Os castelinhos: a exuberante arquitetura antiga de Piracuruca

Piracuruca, histórica cidade localizada no norte do Piauí, possui um dos mais ricos patrimônios arquitetônicos do Piauí. Segundo IBGE, no começo do século XVIII, os irmãos Manuel e José Dantas Corrêa, desbravando os sertões piauienses, fundaram nas terras do atual município de Piracuruca diversas fazendas de criação de gado. Certa vez, aprisionados pelos índios quiriris, fizeram promessa à N. S.ª do Carmo de no local construírem um templo consagrado à Virgem, caso escapassem do cativeiro. Obtida a graça, deram início em 1718 à construção do majestoso templo, em torno do qual surgiu uma próspera povoação.

Distrito criado com a denominação de Piracuruca, anterior a 1760.

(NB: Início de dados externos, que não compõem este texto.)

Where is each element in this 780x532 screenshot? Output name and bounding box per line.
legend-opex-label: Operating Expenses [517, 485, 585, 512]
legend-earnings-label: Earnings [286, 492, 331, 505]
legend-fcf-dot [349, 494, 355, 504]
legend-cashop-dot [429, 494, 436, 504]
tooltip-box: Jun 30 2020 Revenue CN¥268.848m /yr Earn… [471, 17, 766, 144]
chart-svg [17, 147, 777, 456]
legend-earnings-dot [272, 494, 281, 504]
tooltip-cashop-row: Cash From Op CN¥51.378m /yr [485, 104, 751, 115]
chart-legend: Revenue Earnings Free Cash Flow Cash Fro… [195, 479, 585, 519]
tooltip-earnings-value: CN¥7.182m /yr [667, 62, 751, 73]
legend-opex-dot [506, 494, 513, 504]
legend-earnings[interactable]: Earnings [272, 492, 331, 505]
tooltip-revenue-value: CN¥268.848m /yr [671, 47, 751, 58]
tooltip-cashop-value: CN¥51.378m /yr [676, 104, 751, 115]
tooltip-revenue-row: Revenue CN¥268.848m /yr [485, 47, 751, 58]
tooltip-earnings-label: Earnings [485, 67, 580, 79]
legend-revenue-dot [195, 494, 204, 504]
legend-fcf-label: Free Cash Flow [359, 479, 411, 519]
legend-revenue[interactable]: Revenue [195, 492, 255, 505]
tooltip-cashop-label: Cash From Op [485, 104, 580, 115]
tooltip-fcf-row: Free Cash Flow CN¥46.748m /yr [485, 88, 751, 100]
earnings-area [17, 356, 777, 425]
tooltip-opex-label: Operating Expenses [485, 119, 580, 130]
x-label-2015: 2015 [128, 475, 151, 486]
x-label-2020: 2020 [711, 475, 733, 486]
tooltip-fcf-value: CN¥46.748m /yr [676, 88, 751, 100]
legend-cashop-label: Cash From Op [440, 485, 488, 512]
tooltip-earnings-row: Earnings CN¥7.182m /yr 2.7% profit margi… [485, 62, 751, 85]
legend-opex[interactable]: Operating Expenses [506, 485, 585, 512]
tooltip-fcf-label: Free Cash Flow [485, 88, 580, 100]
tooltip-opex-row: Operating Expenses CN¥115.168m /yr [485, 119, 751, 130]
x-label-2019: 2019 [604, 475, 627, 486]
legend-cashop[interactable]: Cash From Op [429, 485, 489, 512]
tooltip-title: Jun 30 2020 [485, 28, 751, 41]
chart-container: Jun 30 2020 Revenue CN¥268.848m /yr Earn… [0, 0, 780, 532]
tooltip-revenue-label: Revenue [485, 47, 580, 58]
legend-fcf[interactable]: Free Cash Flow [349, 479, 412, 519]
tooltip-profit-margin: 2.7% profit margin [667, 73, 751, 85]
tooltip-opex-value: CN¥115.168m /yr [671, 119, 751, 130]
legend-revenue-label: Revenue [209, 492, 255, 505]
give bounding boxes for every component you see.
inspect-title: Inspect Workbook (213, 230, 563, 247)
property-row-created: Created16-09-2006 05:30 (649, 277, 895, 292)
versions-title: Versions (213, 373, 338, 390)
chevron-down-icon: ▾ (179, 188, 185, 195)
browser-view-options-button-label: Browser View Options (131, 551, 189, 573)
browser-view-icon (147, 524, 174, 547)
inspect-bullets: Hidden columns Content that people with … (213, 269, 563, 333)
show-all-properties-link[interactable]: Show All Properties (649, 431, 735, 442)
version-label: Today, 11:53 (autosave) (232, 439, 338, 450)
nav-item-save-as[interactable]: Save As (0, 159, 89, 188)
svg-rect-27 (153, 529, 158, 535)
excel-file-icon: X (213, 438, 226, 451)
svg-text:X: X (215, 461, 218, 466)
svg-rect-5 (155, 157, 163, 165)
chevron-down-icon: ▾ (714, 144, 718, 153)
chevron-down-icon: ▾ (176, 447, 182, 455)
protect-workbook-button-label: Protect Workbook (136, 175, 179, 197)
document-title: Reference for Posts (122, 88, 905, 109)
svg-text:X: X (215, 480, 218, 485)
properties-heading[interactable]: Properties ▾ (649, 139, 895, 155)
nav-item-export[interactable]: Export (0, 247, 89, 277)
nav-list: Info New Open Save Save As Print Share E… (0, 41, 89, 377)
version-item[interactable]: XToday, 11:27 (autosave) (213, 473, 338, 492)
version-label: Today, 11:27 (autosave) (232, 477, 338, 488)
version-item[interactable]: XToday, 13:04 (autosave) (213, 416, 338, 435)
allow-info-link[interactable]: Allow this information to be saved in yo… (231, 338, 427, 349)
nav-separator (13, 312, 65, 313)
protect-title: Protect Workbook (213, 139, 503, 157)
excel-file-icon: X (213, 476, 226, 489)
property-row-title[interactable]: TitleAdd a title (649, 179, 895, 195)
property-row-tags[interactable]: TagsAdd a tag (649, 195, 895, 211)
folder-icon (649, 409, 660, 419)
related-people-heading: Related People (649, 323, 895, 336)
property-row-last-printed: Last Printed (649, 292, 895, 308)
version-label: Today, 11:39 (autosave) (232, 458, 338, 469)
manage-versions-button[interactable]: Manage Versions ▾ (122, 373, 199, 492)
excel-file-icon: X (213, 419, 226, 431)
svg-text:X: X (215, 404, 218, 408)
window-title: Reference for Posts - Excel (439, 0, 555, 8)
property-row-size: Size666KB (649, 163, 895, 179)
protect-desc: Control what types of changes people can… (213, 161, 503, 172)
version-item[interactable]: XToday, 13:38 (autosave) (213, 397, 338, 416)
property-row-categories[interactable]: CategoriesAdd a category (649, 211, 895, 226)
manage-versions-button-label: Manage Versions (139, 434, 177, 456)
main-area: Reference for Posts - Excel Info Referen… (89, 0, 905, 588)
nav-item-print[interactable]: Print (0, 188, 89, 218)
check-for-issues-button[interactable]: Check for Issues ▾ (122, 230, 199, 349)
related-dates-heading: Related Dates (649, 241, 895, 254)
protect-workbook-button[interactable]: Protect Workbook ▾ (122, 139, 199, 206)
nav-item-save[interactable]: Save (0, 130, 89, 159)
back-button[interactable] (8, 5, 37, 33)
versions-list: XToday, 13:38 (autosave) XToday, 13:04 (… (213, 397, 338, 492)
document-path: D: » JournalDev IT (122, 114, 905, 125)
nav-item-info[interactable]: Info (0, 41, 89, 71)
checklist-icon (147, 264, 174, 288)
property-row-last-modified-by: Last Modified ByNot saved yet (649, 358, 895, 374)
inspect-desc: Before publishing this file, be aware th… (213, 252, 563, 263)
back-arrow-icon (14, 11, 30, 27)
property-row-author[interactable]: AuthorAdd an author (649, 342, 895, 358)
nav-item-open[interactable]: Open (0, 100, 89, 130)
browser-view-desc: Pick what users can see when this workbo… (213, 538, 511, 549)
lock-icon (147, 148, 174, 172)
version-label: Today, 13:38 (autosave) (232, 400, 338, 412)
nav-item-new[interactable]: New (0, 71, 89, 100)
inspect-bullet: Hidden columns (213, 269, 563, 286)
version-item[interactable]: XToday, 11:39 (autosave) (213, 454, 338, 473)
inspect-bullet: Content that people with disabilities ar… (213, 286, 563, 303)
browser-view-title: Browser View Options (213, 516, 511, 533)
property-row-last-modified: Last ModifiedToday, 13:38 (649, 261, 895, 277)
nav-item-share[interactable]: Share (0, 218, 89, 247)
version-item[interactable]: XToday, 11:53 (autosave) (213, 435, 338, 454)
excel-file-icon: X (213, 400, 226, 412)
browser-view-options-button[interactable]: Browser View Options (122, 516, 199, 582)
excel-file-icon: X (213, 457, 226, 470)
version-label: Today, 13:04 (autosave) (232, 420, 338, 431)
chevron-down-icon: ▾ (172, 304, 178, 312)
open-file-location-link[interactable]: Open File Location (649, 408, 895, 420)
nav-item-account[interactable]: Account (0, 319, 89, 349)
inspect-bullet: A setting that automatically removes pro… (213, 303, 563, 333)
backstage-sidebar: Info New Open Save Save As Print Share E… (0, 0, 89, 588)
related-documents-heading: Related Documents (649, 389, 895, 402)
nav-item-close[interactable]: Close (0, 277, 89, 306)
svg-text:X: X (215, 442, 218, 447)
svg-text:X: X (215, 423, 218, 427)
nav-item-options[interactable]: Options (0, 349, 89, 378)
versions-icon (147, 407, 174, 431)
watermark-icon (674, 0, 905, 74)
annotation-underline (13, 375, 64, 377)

Elevado à categoria de município de Piracuruca, pelo distrito de 06-071832, desmembrado de Parnaíba. Sede na antiga vila de Piracuruca. Constituído do distrito sede. Instalado em 23-12-1832.

Elevado à condição de cidade, pela lei estadual nº 1, de 29-8-12-1889.

Segundo Gerson Meneses a partir do dia 26 de janeiro de 2012 a cidade de Piracuruca, no norte do estado do Piauí, passou a fazer parte da lista do Patrimônio Cultural Brasileiro, o IPHAN – (Instituto do Patrimônio Histórico e Artístico Nacional) que reconheceu oficialmente, através do seu Conselho Consultivo do Patrimônio Cultural, que a cidade compõe uma rede que revela e valoriza a riqueza e a diversidade do patrimônio cultural no estado do Piauí, assim, o centro histórico da cidade passou a ser tombado.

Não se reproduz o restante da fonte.